Soundmag: Euer neues Album hast du als „eines der politischsten Bluetones-Alben überhaupt“ beschrieben. Woher kommt diese plötzliche Sorge?

Mark: Das Album ist in einer bestimmten Form “politisch”, weil es sich nicht nur mit dem eigenen Ich beschäftigt. Ich bin mir nicht immer sicher, wo genau die Triebkraft für diese Ideen entspringt. Aber aus meinem Kugelschreiber fließen in letzter Zeit mehr Songs über Gemeinschaft und das allgemeine Gewissen. Mein Gott, könnte es sein, dass ich erwachsen werde? Let’s hope not, kids!

Soundmag: In “My Neighbours House” erzählst du von Menschen, die beim Abbrennen eines Hauses zuschauen, anstatt die Feuerwehr zu rufen. Ein Bild für die apathische Jugend Großbritanniens oder ein weltweites Phänomen?

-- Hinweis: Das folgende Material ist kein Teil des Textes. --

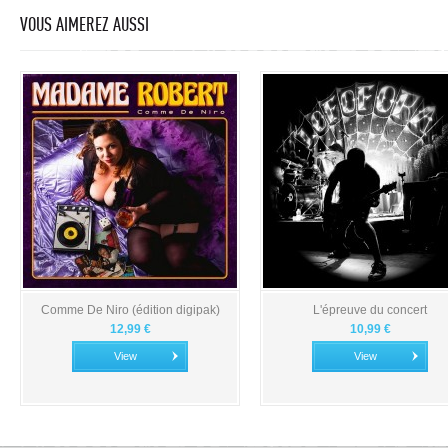
VOUS AIMEREZ AUSSI
Comme De Niro (édition digipak)
L'épreuve du concert
12,99 €
10,99 €
View
View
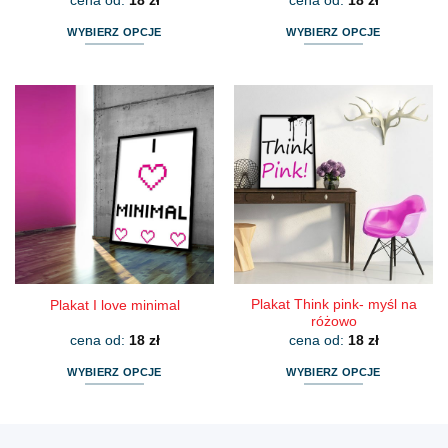
cena od:
18
zł
cena od:
18
zł
WYBIERZ OPCJE
WYBIERZ OPCJE
Ten
Ten
produkt
produkt
ma
ma
wiele
wiele
wariantów.
wariantów.
Opcje
Opcje
można
można
wybrać
wybrać
na
na
stronie
stronie
produktu
produktu
Plakat Think pink- myśl na
Plakat I love minimal
różowo
cena od:
18
zł
cena od:
18
zł
WYBIERZ OPCJE
WYBIERZ OPCJE
Ten
Ten
produkt
produkt
ma
ma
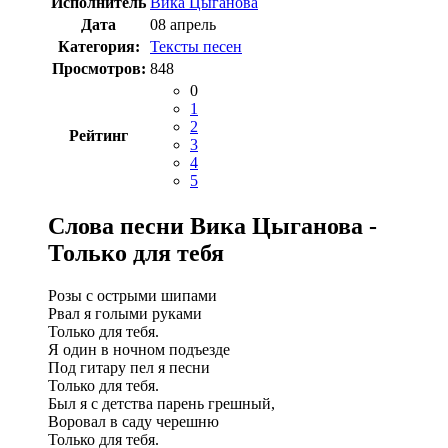
Исполнитель
Вика Цыганова
Дата
08 апрель
Категория:
Тексты песен
Просмотров:
848
0
1
2
Рейтинг
3
4
5
Слова песни Вика Цыганова -
Только для тебя
Розы с острыми шипами
Рвал я голыми руками
Только для тебя.
Я один в ночном подъезде
Под гитару пел я песни
Только для тебя.
Был я с детства парень грешный,
Воровал в саду черешню
Только для тебя.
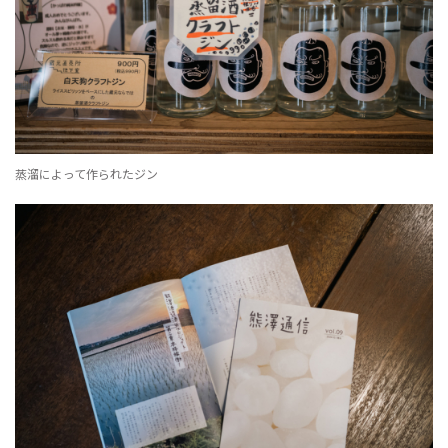
蒸溜によって作られたジン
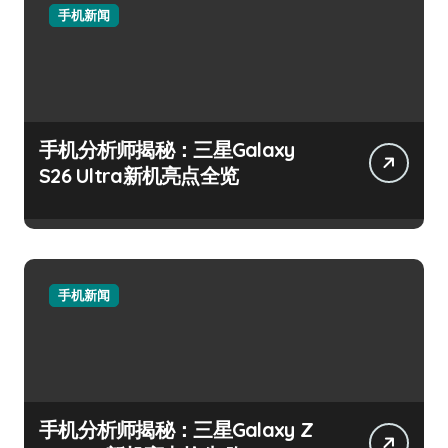
手机新闻
手机分析师揭秘：三星Galaxy
S26 Ultra新机亮点全览
手机新闻
手机分析师揭秘：三星Galaxy Z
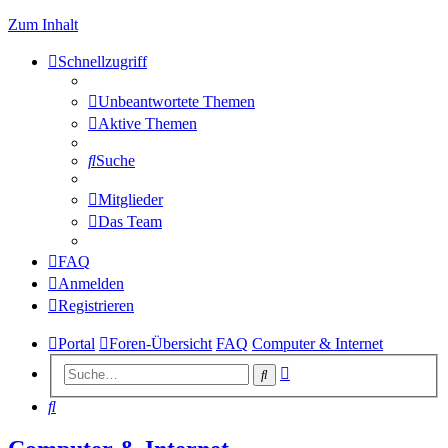
Zum Inhalt
Schnellzugriff
Unbeantwortete Themen
Aktive Themen
Suche
Mitglieder
Das Team
FAQ
Anmelden
Registrieren
Portal
Foren-Übersicht
FAQ
Computer & Internet
Erweiterte
Suche
Suche
Suche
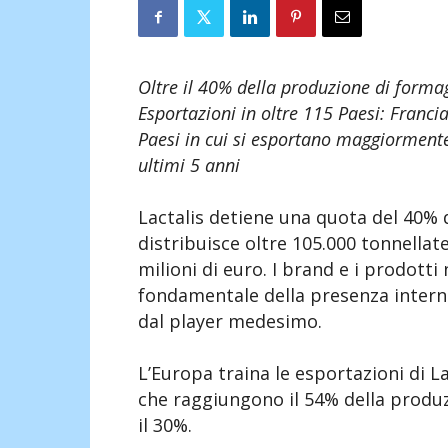
Oltre il 40% della produzione di formagg
Esportazioni in oltre 115 Paesi: Franc
Paesi in cui si esportano maggiormente 
ultimi 5 anni
Lactalis detiene una quota del 40% d
distribuisce oltre 105.000 tonnellat
milioni di euro. I brand e i prodotti
fondamentale della presenza internazi
dal player medesimo.
L’Europa traina le esportazioni di L
che raggiungono il 54% della produ
il 30%.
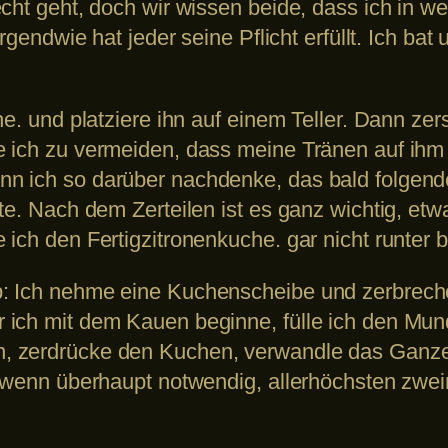
echt geht, doch wir wissen beide, dass ich in
Irgendwie hat jeder seine Pflicht erfüllt. Ich ba
he. und platziere ihn auf einem Teller. Dann ze
ich zu vermeiden, dass meine Tränen auf ihm la
n ich so darüber nachdenke, das bald folgen
te. Nach dem Zerteilen ist es ganz wichtig, etw
 ich den Fertigzitronenkuche. gar nicht runte
 Ich nehme eine Kuchenscheibe und zerbreche s
 ich mit dem Kauen beginne, fülle ich den Mun
, zerdrücke den Kuchen, verwandle das Ganze
, wenn überhaupt notwendig, allerhöchsten zwe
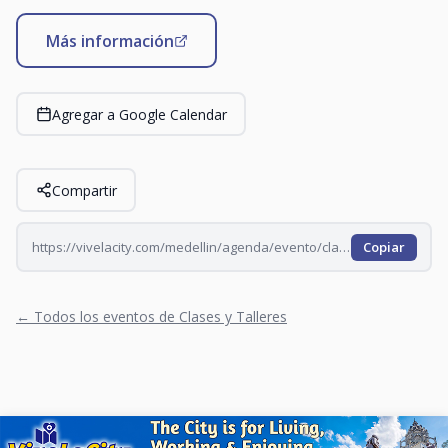
Más información
Agregar a Google Calendar
Compartir
https://vivelacity.com/medellin/agenda/evento/clase-de-yoga-en-el-t-pablo-tobon-2026-08-28
Copiar
← Todos los eventos de Clases y Talleres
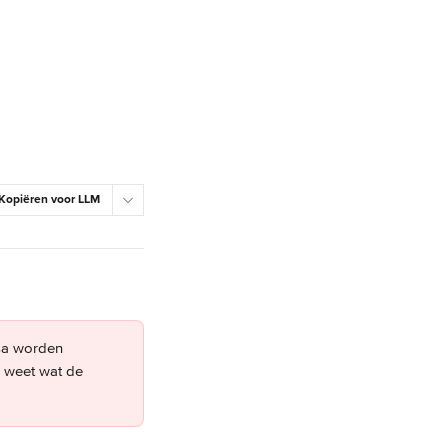
Kopiëren voor LLM
sa worden 
er weet wat de 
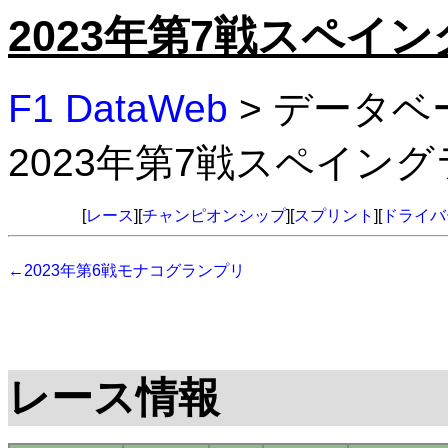
2023年第7戦スペイ
F1 DataWeb
> データベ
2023年第7戦スペイン
[
レース
][
チャンピオンシップ
][
スプリント
][
ドライバ
←2023年第6戦モナコグランプリ
レース情報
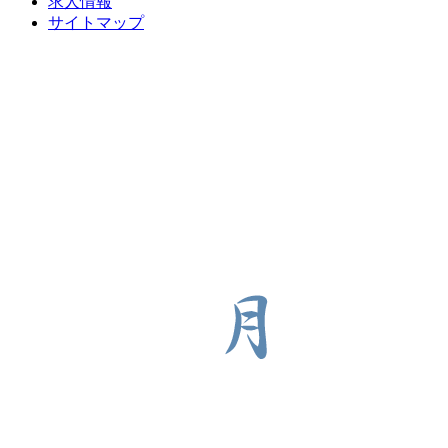
求人情報
サイトマップ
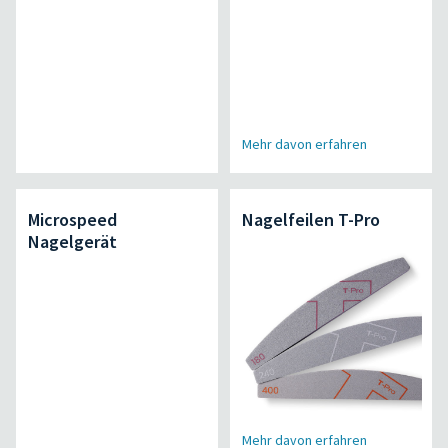
Mehr davon erfahren
Microspeed
Nagelfeilen T-Pro
Nagelgerät
Mehr davon erfahren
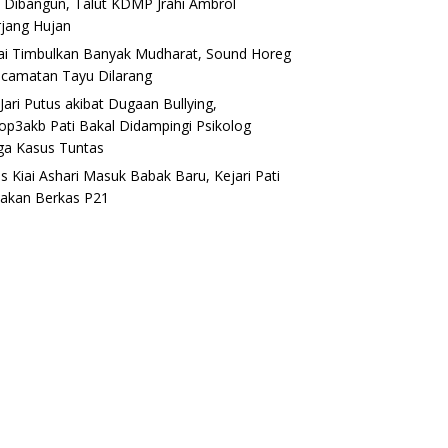
 Dibangun, Talut KDMP Jrahi Ambrol
rjang Hujan
lai Timbulkan Banyak Mudharat, Sound Horeg
ecamatan Tayu Dilarang
Jari Putus akibat Dugaan Bullying,
op3akb Pati Bakal Didampingi Psikolog
ga Kasus Tuntas
s Kiai Ashari Masuk Babak Baru, Kejari Pati
akan Berkas P21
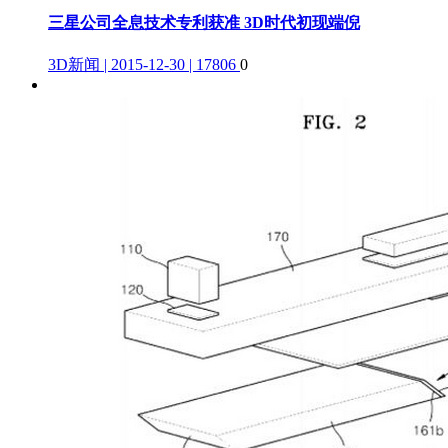
三星公司全息技术专利获准 3D时代初现端倪
3D新闻 | 2015-12-30 | 17806
0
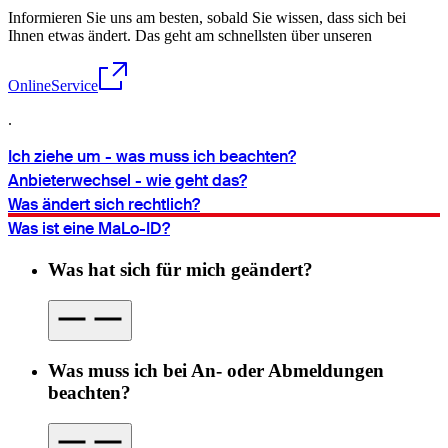
Informieren Sie uns am besten, sobald Sie wissen, dass sich bei
Ihnen etwas ändert. Das geht am schnellsten über unseren
OnlineService
.
Ich ziehe um - was muss ich beachten?
Anbieterwechsel - wie geht das?
Was ändert sich rechtlich?
Was ist eine MaLo-ID?
Was hat sich für mich geändert?
Was muss ich bei An- oder Abmeldungen
beachten?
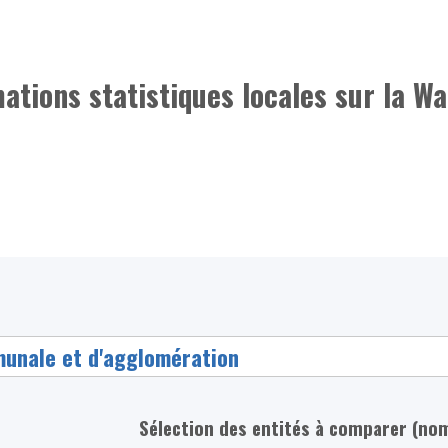
mations statistiques locales sur la Wa
Sélection des entités à comparer (no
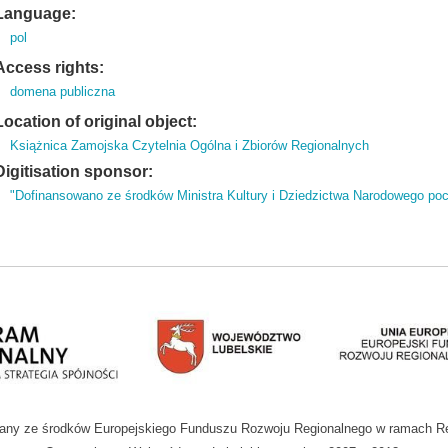
Language:
pol
Access rights:
domena publiczna
Location of original object:
Książnica Zamojska Czytelnia Ogólna i Zbiorów Regionalnych
Digitisation sponsor:
"Dofinansowano ze środków Ministra Kultury i Dziedzictwa Narodowego po
wany ze środków Europejskiego Funduszu Rozwoju Regionalnego w ramach R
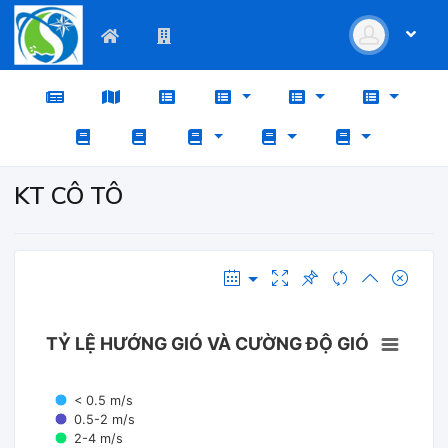
KT CÔ TÔ
TỶ LỆ HƯỚNG GIÓ VÀ CƯỜNG ĐỘ GIÓ
< 0.5 m/s
0.5-2 m/s
2-4 m/s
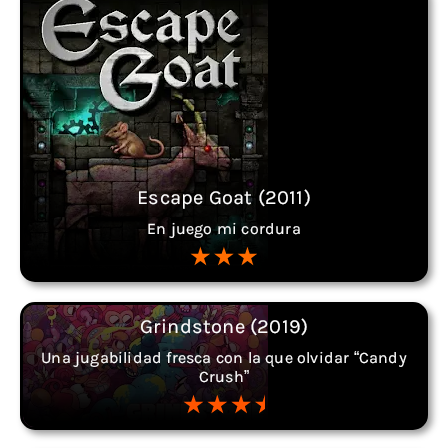
Escape Goat (2011)
En juego mi cordura
Grindstone (2019)
Una jugabilidad fresca con la que olvidar “Candy
Crush”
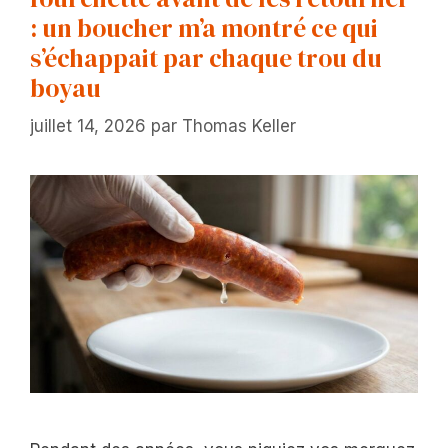
: un boucher m’a montré ce qui
s’échappait par chaque trou du
boyau
juillet 14, 2026
par
Thomas Keller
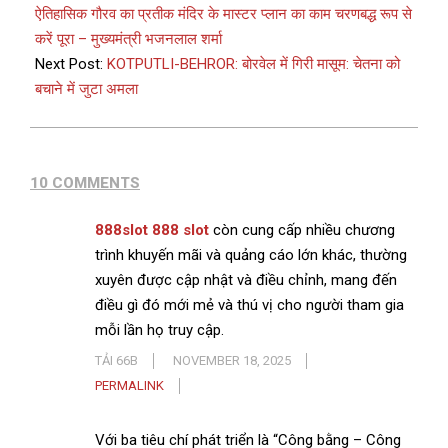
ऐतिहासिक गौरव का प्रतीक मंदिर के मास्टर प्लान का काम चरणबद्ध रूप से
करें पूरा – मुख्यमंत्री भजनलाल शर्मा
Next Post:
KOTPUTLI-BEHROR: बोरवेल में गिरी मासूम: चेतना को
बचाने में जुटा अमला
10 COMMENTS
888slot 888 slot
còn cung cấp nhiều chương
trình khuyến mãi và quảng cáo lớn khác, thường
xuyên được cập nhật và điều chỉnh, mang đến
điều gì đó mới mẻ và thú vị cho người tham gia
mỗi lần họ truy cập.
TẢI 66B
NOVEMBER 18, 2025
PERMALINK
Với ba tiêu chí phát triển là “Công bằng – Công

Mark: Wenn es um diesen Song geht, kann ich nur über die Generation sprechen, in der ich selbst lebe. Also ja, es geht um Großbritannien. Damit will ich aber nicht sagen, dass dieses Bild nicht auch auf Mitglieder meiner Generation zutrifft, die irgendwo anders in der – ich hasse dieses Wort - „entwickelten Welt“ leben. Aber aus deren Perspektive schreibe ich nicht. Am Ende lebe ich in einem Land, dessen Regierung sich aktiv und freiwillig an einem moralisch abzulehnenden und illegalen Krieg beteiligt, der sich immer weiter aus unserem Bewusstsein zu entfernen scheint. Wir dienen inzwischen Führern, die wir eigentlich wählten, um uns zu dienen.

Soundmag: Wo liegt der Grund? Wie kann man das ändern?

Mark: Desensibilisierung. Unsere Generation spricht heutzutage eher auf Unterhaltung an denn auf Verantwortung. Es gibt keinen wirklichen Gemeinschaftssinn mehr. Übrig geblieben ist leerer Patriotismus und all die verwirrte Moral in dessen Fahrwasser.

Soundmag: Dein Nachbarhaus ist eines Nachts dann tatsächlich abgebrannt. Selbst wenn es nur ein Zufall war, was hast du gefühlt, als du davon erfuhrst und wusstest, dass da dieser eine Song in der Schublade liegt?

Mark: Es war das Haus meiner Freundin und ähnlich wie die Person in dem Song hat es mich nicht die Bohne gekümmert. Ich war Meilen weit weg, sicher aufgehoben im Studio. Als ich die Nachricht hörte, lachte ich und kippte eine Gallone Riesling hinunter.

Soundmag: Erzähl mal etwas über den Komiker David Williams, um den es in “Fade In/Fade Out” geht.

Mark: Er ist sehr groß. Also wirklich verflixt groß, 24 Fuß und er wächst weiter.


Soundmag: Ist „The Bluetones“ so etwas wie die Essenz der Band? Wenn ja, worin besteht sie?

Mark: Welche Essenz? Du hast doch mit dem Gerde von der Essenz angefangen. Meine Güte, ich habe keine Ahnung. Ich dachte, alles was wir gemacht haben, stinkt nach dieser Bluetones-Essenz. Das ist doch das Problem!

Soundmag: Es gibt euch inzwischen seit 1994. Verglichen mit vielen anderen englischen Bands wart ihr immer so etwas wie die Underdogs. Warum? Sind die Bluetones schamlos unterbewertet?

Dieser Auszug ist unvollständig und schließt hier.